Review: A new killer in a new town
21 March 2016
by Joseph Winer
I just love puppets. I think it’s fascinating how glued-together pieces of felt can be brought to life to the point where I actually feel for them. There was a brilliant moment when Harvey B. Feltz (James Roscow) entered with his hands tied together, and I felt genuinely upset. A build-up of life through these inanimate creatures led me to this point, in a show that was superb in writing, direction and execution of performances.
The Toyland Murders tells a murder-mystery detective story, as Inspector McGraw (Amy Brough-Akin) tries to track down the culprit of the mysterious murders that are happening in downtown Toyland. Director and designer Ben Hollands presented a perfect blend of sound, story and puppetry to create a delightfully entertaining production.
Puppetry is so easy to do badly and so difficult to master.

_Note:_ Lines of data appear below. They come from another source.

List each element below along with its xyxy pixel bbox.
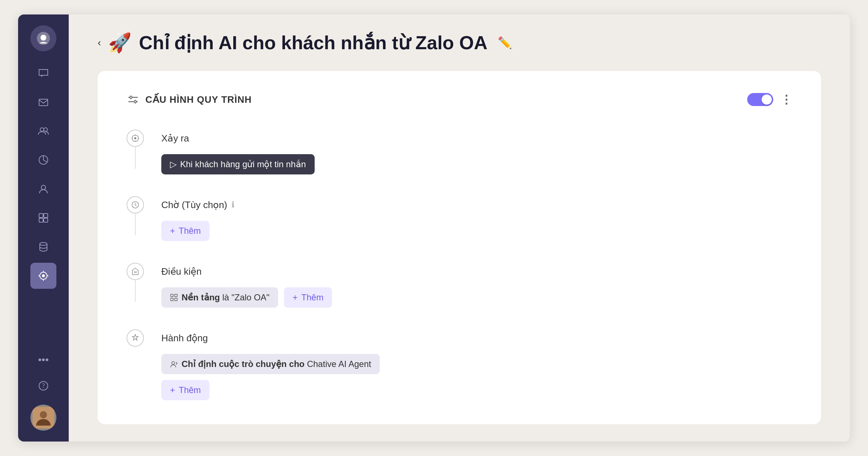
condition-add-text: Thêm (301, 292, 323, 303)
page-title: Chỉ định AI cho khách nhắn từ Zalo OA (139, 32, 488, 54)
back-button[interactable]: ‹ (98, 38, 101, 48)
step-action-content: Hành động Chỉ định cuộc trò chuyện cho C… (161, 329, 792, 400)
svg-point-6 (41, 185, 46, 190)
step-occur-content: Xảy ra ▷ Khi khách hàng gửi một tin nhắn (161, 130, 792, 196)
svg-point-27 (172, 362, 175, 364)
main-content: ‹ 🚀 Chỉ định AI cho khách nhắn từ Zalo O… (69, 14, 850, 442)
step-condition: Điều kiện Nền tảng là "Zalo OA" (127, 263, 792, 329)
trigger-tag[interactable]: ▷ Khi khách hàng gửi một tin nhắn (161, 154, 315, 174)
page-header: ‹ 🚀 Chỉ định AI cho khách nhắn từ Zalo O… (98, 32, 821, 54)
workflow-steps: Xảy ra ▷ Khi khách hàng gửi một tin nhắn (127, 130, 792, 400)
step-occur: Xảy ra ▷ Khi khách hàng gửi một tin nhắn (127, 130, 792, 196)
sidebar-item-people[interactable] (30, 118, 56, 144)
step-condition-icon (127, 263, 144, 280)
card-header: CẤU HÌNH QUY TRÌNH ⋮ (127, 93, 792, 106)
svg-point-4 (44, 128, 47, 131)
step-action-left (127, 329, 144, 347)
svg-rect-24 (175, 294, 177, 297)
svg-rect-9 (39, 218, 43, 222)
svg-point-18 (130, 96, 132, 98)
svg-point-1 (41, 35, 46, 41)
step-action-label: Hành động (161, 329, 792, 347)
svg-point-11 (40, 242, 47, 245)
step-wait-content: Chờ (Tùy chọn) ℹ + Thêm (161, 196, 792, 263)
action-assign-tag[interactable]: Chỉ định cuộc trò chuyện cho Chative AI … (161, 354, 380, 374)
svg-point-21 (134, 137, 136, 139)
action-text: Chỉ định cuộc trò chuyện cho Chative AI … (182, 359, 371, 369)
step-wait-icon (127, 196, 144, 214)
wait-add-tag[interactable]: + Thêm (161, 221, 209, 241)
step-condition-tags: Nền tảng là "Zalo OA" + Thêm (161, 287, 792, 308)
app-container: ••• ? ‹ 🚀 Chỉ định AI cho khách nhắn từ … (18, 14, 850, 442)
condition-add-tag[interactable]: + Thêm (284, 287, 332, 308)
step-occur-label: Xảy ra (161, 130, 792, 147)
sliders-icon (127, 93, 140, 106)
step-occur-left (127, 130, 144, 169)
trigger-tag-text: Khi khách hàng gửi một tin nhắn (180, 159, 306, 169)
action-add-tag[interactable]: + Thêm (161, 380, 209, 400)
workflow-card: CẤU HÌNH QUY TRÌNH ⋮ (98, 71, 821, 424)
step-wait-line (135, 214, 136, 235)
sidebar: ••• ? (18, 14, 69, 442)
sidebar-item-chat[interactable] (30, 60, 56, 86)
step-condition-line (135, 280, 136, 302)
wait-add-text: Thêm (179, 226, 201, 236)
svg-rect-8 (44, 214, 48, 218)
step-action-icon (127, 329, 144, 347)
svg-rect-23 (171, 294, 173, 297)
step-condition-left (127, 263, 144, 302)
svg-point-19 (134, 101, 136, 103)
step-wait-left (127, 196, 144, 235)
step-occur-icon (127, 130, 144, 147)
svg-rect-10 (44, 218, 48, 222)
svg-rect-7 (39, 214, 43, 218)
step-occur-tags: ▷ Khi khách hàng gửi một tin nhắn (161, 154, 792, 174)
svg-text:?: ? (42, 382, 45, 389)
sidebar-item-chart[interactable] (30, 147, 56, 173)
card-menu-icon[interactable]: ⋮ (780, 93, 792, 106)
svg-point-13 (42, 274, 45, 277)
info-icon: ℹ (231, 196, 234, 214)
plus-icon-action: + (170, 385, 175, 395)
grid-icon (170, 294, 178, 301)
plus-icon-condition: + (293, 292, 298, 303)
play-icon: ▷ (170, 159, 176, 169)
plus-icon: + (170, 226, 175, 236)
workflow-toggle[interactable] (747, 93, 773, 106)
step-wait: Chờ (Tùy chọn) ℹ + Thêm (127, 196, 792, 263)
card-header-right: ⋮ (747, 93, 792, 106)
step-action-add-tags: + Thêm (161, 380, 792, 400)
sidebar-item-database[interactable] (30, 234, 56, 260)
svg-point-3 (40, 128, 44, 131)
assign-icon (170, 360, 178, 368)
sidebar-item-automation[interactable] (30, 263, 56, 289)
step-action-tags: Chỉ định cuộc trò chuyện cho Chative AI … (161, 354, 792, 380)
user-avatar[interactable] (30, 405, 56, 431)
card-header-left: CẤU HÌNH QUY TRÌNH (127, 93, 252, 106)
sidebar-item-templates[interactable] (30, 205, 56, 231)
toggle-knob (762, 94, 772, 105)
step-action: Hành động Chỉ định cuộc trò chuyện cho C… (127, 329, 792, 400)
step-condition-content: Điều kiện Nền tảng là "Zalo OA" (161, 263, 792, 329)
app-logo[interactable] (30, 25, 56, 51)
step-wait-tags: + Thêm (161, 221, 792, 241)
step-condition-label: Điều kiện (161, 263, 792, 280)
more-options-icon[interactable]: ••• (38, 354, 48, 366)
svg-rect-26 (175, 298, 177, 301)
condition-platform-tag[interactable]: Nền tảng là "Zalo OA" (161, 287, 278, 308)
condition-text: Nền tảng là "Zalo OA" (182, 292, 269, 303)
sidebar-item-contact[interactable] (30, 176, 56, 202)
svg-rect-2 (39, 99, 48, 106)
title-emoji: 🚀 (108, 33, 132, 52)
step-occur-line (135, 147, 136, 169)
svg-point-17 (40, 411, 47, 418)
step-wait-label: Chờ (Tùy chọn) ℹ (161, 196, 792, 214)
action-add-text: Thêm (179, 385, 201, 395)
card-title: CẤU HÌNH QUY TRÌNH (145, 94, 252, 105)
edit-title-icon[interactable]: ✏️ (498, 36, 512, 50)
sidebar-item-help[interactable]: ? (30, 373, 56, 399)
sidebar-item-mail[interactable] (30, 89, 56, 115)
svg-rect-25 (171, 298, 173, 301)
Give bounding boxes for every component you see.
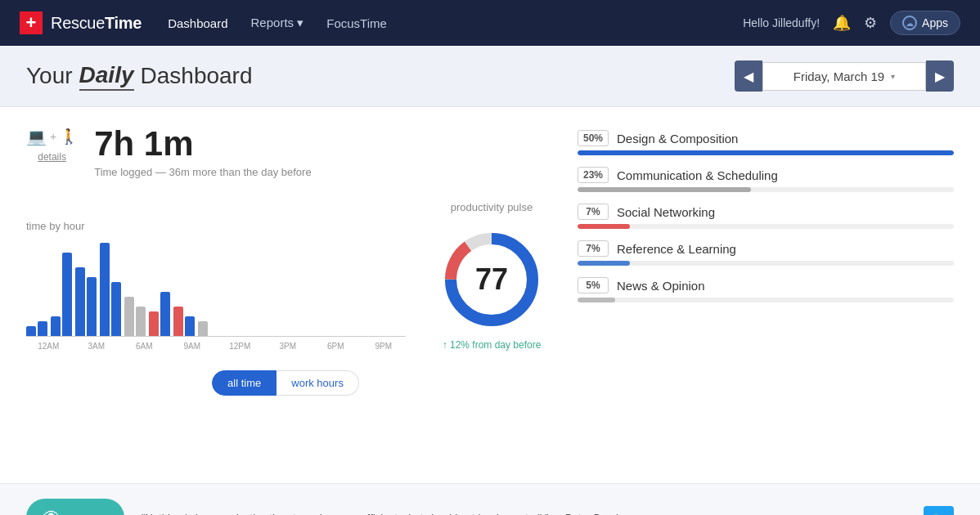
details-link[interactable]: details: [38, 151, 66, 163]
prev-date-button[interactable]: ◀: [735, 60, 762, 92]
bar: [185, 316, 195, 336]
category-bar-track: [578, 150, 954, 155]
device-row: 💻 + 🚶: [26, 127, 78, 146]
bar-group: [173, 307, 195, 336]
charts-row: time by hour 12AM3AM6AM9AM12PM3PM6PM9PM …: [26, 201, 545, 351]
category-name: News & Opinion: [617, 279, 705, 293]
category-name: Social Networking: [617, 205, 715, 219]
axis-label: 3PM: [266, 342, 311, 351]
category-name: Design & Composition: [617, 132, 738, 146]
navbar: RescueTime Dashboard Reports ▾ FocusTime…: [0, 0, 980, 46]
axis-label: 12PM: [218, 342, 263, 351]
category-bar-fill: [578, 224, 630, 229]
work-hours-button[interactable]: work hours: [276, 370, 359, 396]
category-pct: 50%: [578, 130, 609, 146]
date-display: Friday, March 19 ▾: [762, 62, 926, 91]
device-icons: 💻 + 🚶 details: [26, 127, 78, 163]
axis-label: 9PM: [362, 342, 407, 351]
nav-focustime[interactable]: FocusTime: [326, 16, 387, 30]
category-item: 5%News & Opinion: [578, 277, 954, 302]
category-bar-track: [578, 298, 954, 302]
laptop-icon: 💻: [26, 127, 47, 146]
donut-section: productivity pulse 77 ↑ 12% from day bef…: [438, 201, 545, 351]
apps-label: Apps: [922, 16, 948, 29]
bar-chart-label: time by hour: [26, 220, 406, 232]
logo-icon: [20, 11, 43, 34]
nav-dashboard[interactable]: Dashboard: [168, 16, 227, 30]
category-bar-fill: [578, 150, 954, 155]
eye-icon: 👁: [43, 507, 61, 515]
current-date: Friday, March 19: [793, 69, 884, 83]
apps-button[interactable]: ☁ Apps: [890, 11, 960, 35]
time-sub: Time logged — 36m more than the day befo…: [94, 166, 311, 178]
date-caret-icon: ▾: [891, 72, 895, 81]
axis-label: 6AM: [122, 342, 167, 351]
bar-chart-section: time by hour 12AM3AM6AM9AM12PM3PM6PM9PM: [26, 220, 406, 351]
donut-delta-text: ↑ 12% from day before: [443, 339, 542, 351]
quote-text: "Nothing is less productive than to make…: [141, 512, 907, 516]
category-item: 7%Reference & Learning: [578, 240, 954, 266]
donut-chart: 77: [438, 226, 545, 333]
hello-text: Hello Jilleduffy!: [743, 16, 820, 29]
bar: [87, 277, 97, 336]
header-bar: Your Daily Dashboard ◀ Friday, March 19 …: [0, 46, 980, 107]
category-name: Reference & Learning: [617, 242, 736, 256]
tools-icon[interactable]: ⚙: [864, 14, 877, 32]
bar-chart-axis: 12AM3AM6AM9AM12PM3PM6PM9PM: [26, 342, 406, 351]
date-navigator: ◀ Friday, March 19 ▾ ▶: [735, 60, 954, 92]
next-date-button[interactable]: ▶: [926, 60, 954, 92]
bar-group: [149, 292, 170, 336]
quote-bar: 👁 "Nothing is less productive than to ma…: [0, 483, 980, 515]
category-item: 7%Social Networking: [578, 204, 954, 229]
time-filter: all time work hours: [26, 370, 545, 396]
bar-group: [124, 297, 146, 336]
bar: [149, 311, 159, 336]
bell-icon[interactable]: 🔔: [833, 14, 851, 32]
category-pct: 7%: [578, 240, 609, 257]
nav-right: Hello Jilleduffy! 🔔 ⚙ ☁ Apps: [743, 11, 960, 35]
plus-icon: +: [50, 130, 56, 143]
bar: [124, 297, 134, 336]
time-info: 7h 1m Time logged — 36m more than the da…: [94, 127, 311, 178]
bar-group: [198, 321, 208, 336]
category-pct: 5%: [578, 277, 609, 293]
main-content: 💻 + 🚶 details 7h 1m Time logged — 36m mo…: [0, 107, 980, 483]
twitter-share-button[interactable]: 🐦: [924, 506, 954, 515]
bar-group: [51, 253, 72, 336]
logo[interactable]: RescueTime: [20, 11, 142, 34]
donut-label: productivity pulse: [451, 201, 533, 213]
nav-reports[interactable]: Reports ▾: [251, 16, 304, 30]
title-daily[interactable]: Daily: [79, 62, 134, 91]
category-bar-track: [578, 224, 954, 229]
category-pct: 7%: [578, 204, 609, 220]
bar-chart: [26, 239, 406, 337]
axis-label: 3AM: [74, 342, 119, 351]
category-bar-track: [578, 187, 954, 192]
bar: [62, 253, 72, 336]
time-logged: 7h 1m: [94, 127, 311, 161]
nav-links: Dashboard Reports ▾ FocusTime: [168, 16, 387, 30]
axis-label: 12AM: [26, 342, 71, 351]
person-icon: 🚶: [60, 128, 78, 146]
category-pct: 23%: [578, 167, 609, 183]
bar: [198, 321, 208, 336]
title-prefix: Your: [26, 63, 73, 89]
bar: [160, 292, 170, 336]
category-item: 23%Communication & Scheduling: [578, 167, 954, 192]
time-summary: 💻 + 🚶 details 7h 1m Time logged — 36m mo…: [26, 127, 545, 178]
category-header: 7%Reference & Learning: [578, 240, 954, 257]
bar: [75, 267, 85, 336]
category-item: 50%Design & Composition: [578, 130, 954, 155]
bar: [51, 316, 61, 336]
donut-score: 77: [475, 262, 508, 297]
quote-icon-box: 👁: [26, 499, 124, 515]
right-panel: 50%Design & Composition23%Communication …: [578, 127, 954, 464]
axis-label: 6PM: [313, 342, 358, 351]
bar-group: [26, 321, 47, 336]
page-title: Your Daily Dashboard: [26, 62, 253, 91]
bar-group: [100, 243, 121, 336]
all-time-button[interactable]: all time: [212, 370, 276, 396]
axis-label: 9AM: [170, 342, 215, 351]
category-bar-fill: [578, 187, 751, 192]
left-panel: 💻 + 🚶 details 7h 1m Time logged — 36m mo…: [26, 127, 545, 464]
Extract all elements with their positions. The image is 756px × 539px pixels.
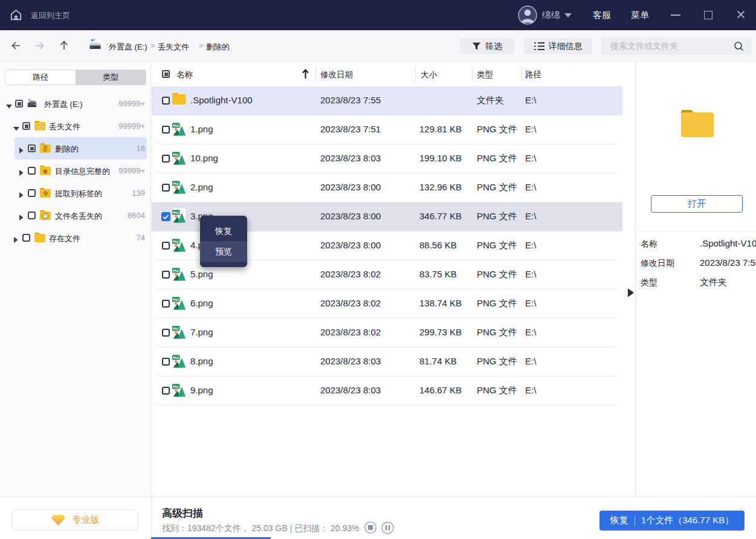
svg-text:PNG: PNG — [173, 356, 179, 360]
svg-text:PNG: PNG — [173, 211, 179, 215]
svg-text:?: ? — [44, 214, 47, 218]
svg-text:PNG: PNG — [173, 240, 179, 244]
svg-text:PNG: PNG — [173, 327, 179, 331]
svg-text:PNG: PNG — [173, 298, 179, 302]
svg-text:PNG: PNG — [173, 385, 179, 389]
svg-text:PNG: PNG — [173, 153, 179, 157]
svg-text:PNG: PNG — [173, 182, 179, 186]
svg-text:PNG: PNG — [173, 124, 179, 127]
svg-text:PNG: PNG — [173, 269, 179, 273]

A puppeteer is not only responsible for themselves as a performer, but also for the breath, energy and character of their puppet. Across the board, the actors delivered the perfect balance of puppetry manipulation with personal performance skills, giving a 50/50 human-to-puppet presentation. Brough-Akin’s expression brought her puppet’s face to life, while Roscow moved his puppet with the happy-go-lucky bounce that he needed. Charlotte Kirkman (as Scratch, a sort of master evil-villain wannabe) captured the movement of her puppet with the shapes of her own body, and all performers excelled with their vocal skills, creating quirky, cartoon character voices, with intonation that perfectly fitted the “Toyland” theme of the piece.
Hollands’ script was simply fab. With a collection of cheesy catch lines and flowing dialogue, the 60 minutes sped by in a flash. Darcey Graham’s lighting design cast some beautiful spots and shapes across the stage, and the entire design was a flawless representation of the concept.
Hollands has not only created a brilliant piece of theatre, but he’s somehow managed to create something that I believe would please a wide range of audiences. Essentially, this show could very much be looked upon as a children’s production; with an inoffensive script and colourful storyline, I’m sure a young audience would have been thoroughly entertained. And yet, the audience of (mostly) 16 to 25 year olds laughed at all the right bits and enjoyed it just as much. Hollands has somehow created such a genius piece of work, that it would work for anybody.
In a world where theatre often tries to be political, complex or mask a hidden agenda, sometimes it’s nice to just see something for the sake of entertainment.